This is the season of graduations, and I have a Beloved one who graduates from high school in a couple of weeks. I am noticing the questions that are asked of young people at this stage. Queries range from “where have you been and what have you done?” to “where are you going and what will you do?”
It draws me back to the concept of the Hebraic God, Yahweh, who was given the name YHWH because this god was “the one who cannot be named.” This god made the response “I am who I am” when the people’s curiosity got the best of them. This god felt no compunction to offer a litany of references, nor to reply with all their godly qualities that proved fitness for the task ahead.
Instead this great “I am who I am” appears on the scene at random times, often unbidden, to show the people how more fully be who they are meant to be. YHWH leads them out of slavery. Guides them to new land. Invites them into communal life.
There is so much pressure to be a certain kind of a person, to aspire to a particular job or earn a good reputation. The “I am who I am” is the faithful reminder that I am who I am not because of successes or failures, or because of where I come from, or because of what I am becoming. I am loved simply by virtue of being human… being who I am. What a great relief and gift to be accepted in this way.
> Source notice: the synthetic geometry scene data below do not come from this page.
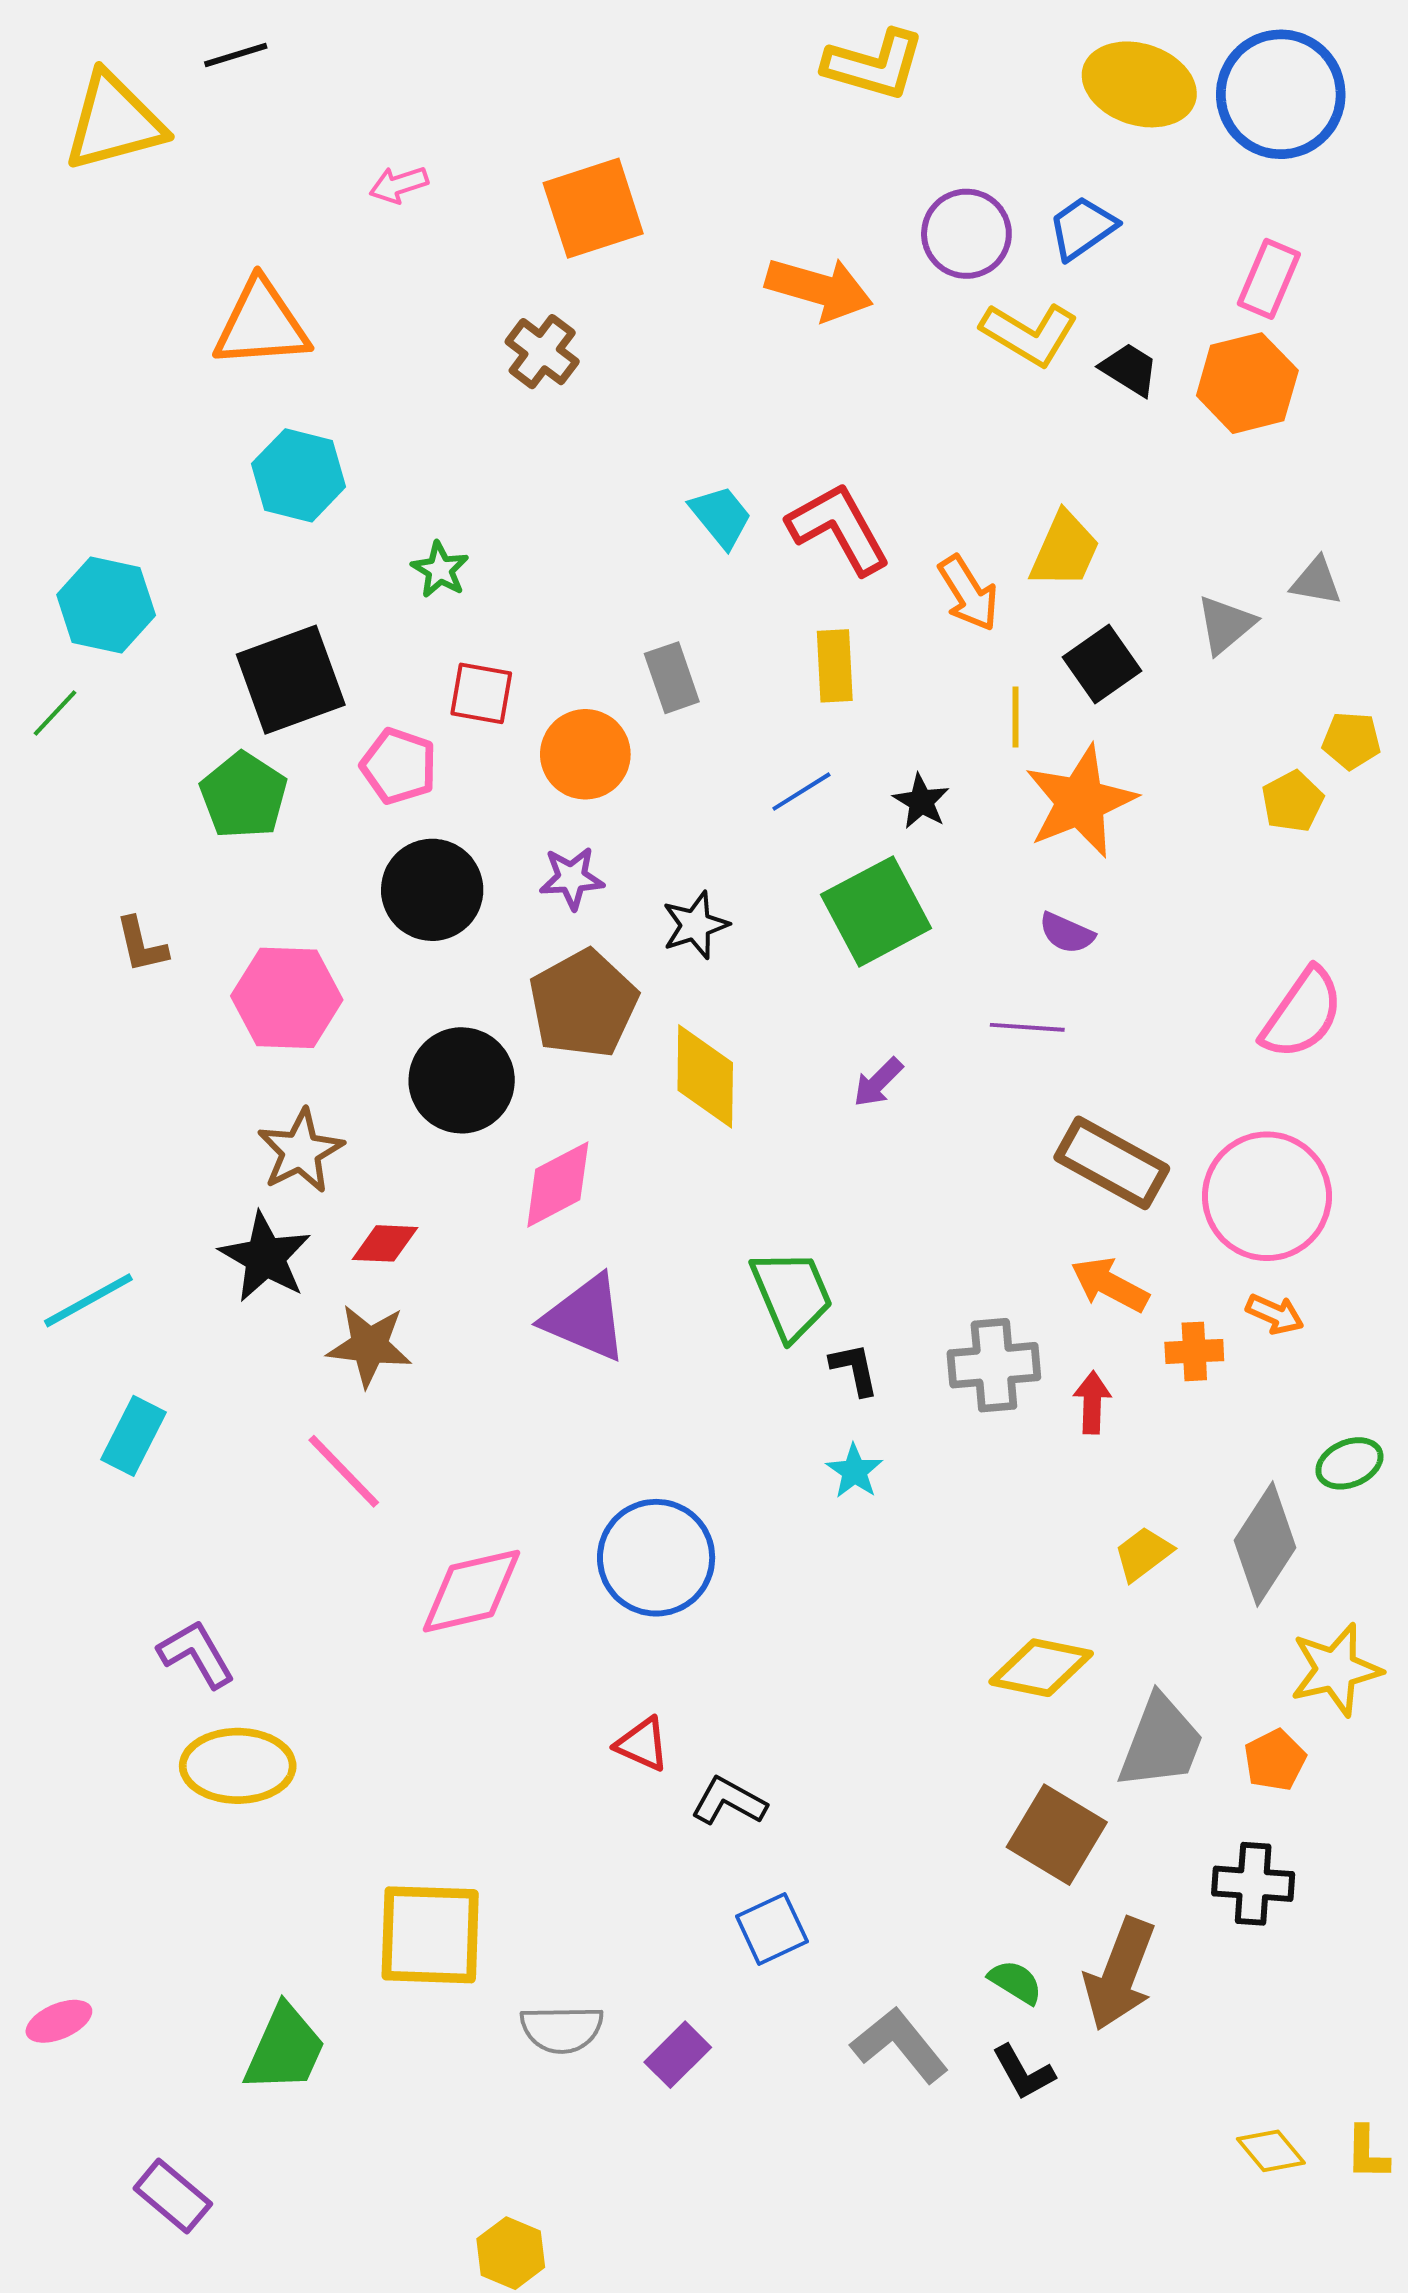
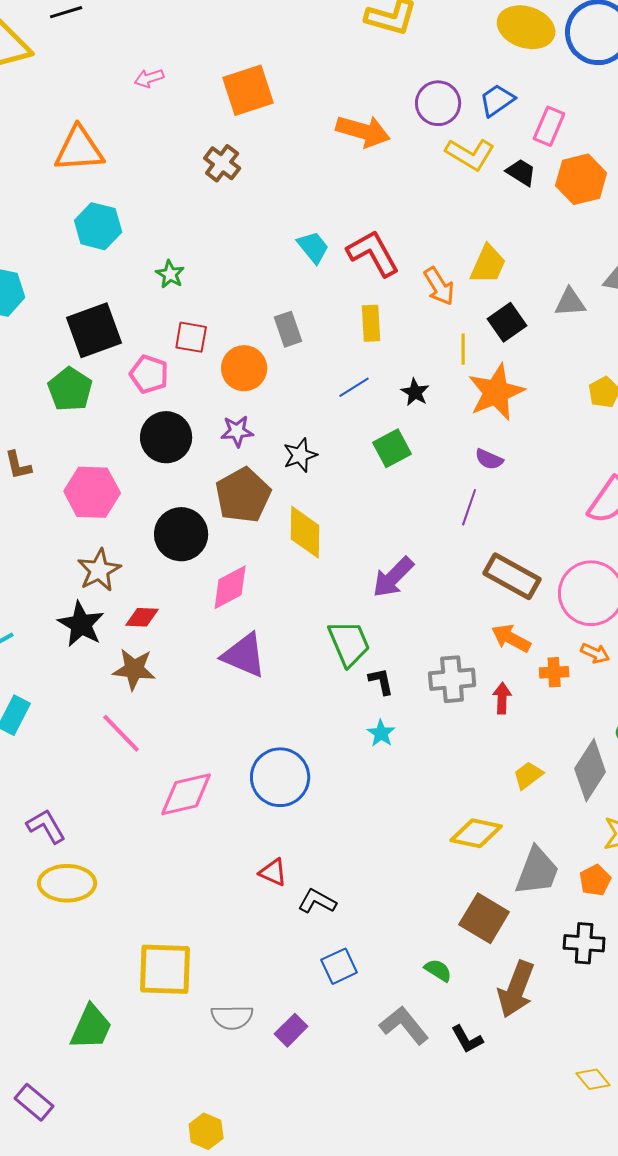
pink rectangle: (1269, 279) -> (549, 126), moved
gray triangle: (1226, 625) -> (570, 302), turned 36
green square: (876, 911) -> (392, 448), size x0.7
purple line: (1027, 1027) -> (469, 507), turned -75
purple arrow: (878, 1082) -> (393, 577), moved, size x1.6
green semicircle: (1016, 1982) -> (438, 970), moved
Note: This photo was taken by Maia in an experiential exhibit of artist Yayoi Kusama. Kusama is a Japanese artist who struggled mightily with mental illness, born in 1929, and just recently become popular. Her work utilizes the viewer as an instrument to express the concept of infinity, and she has created a series of Infinity Rooms. This is a visual reminder that we embody a fragment of infinity by an artist who is fully who they are, without apology or explanation.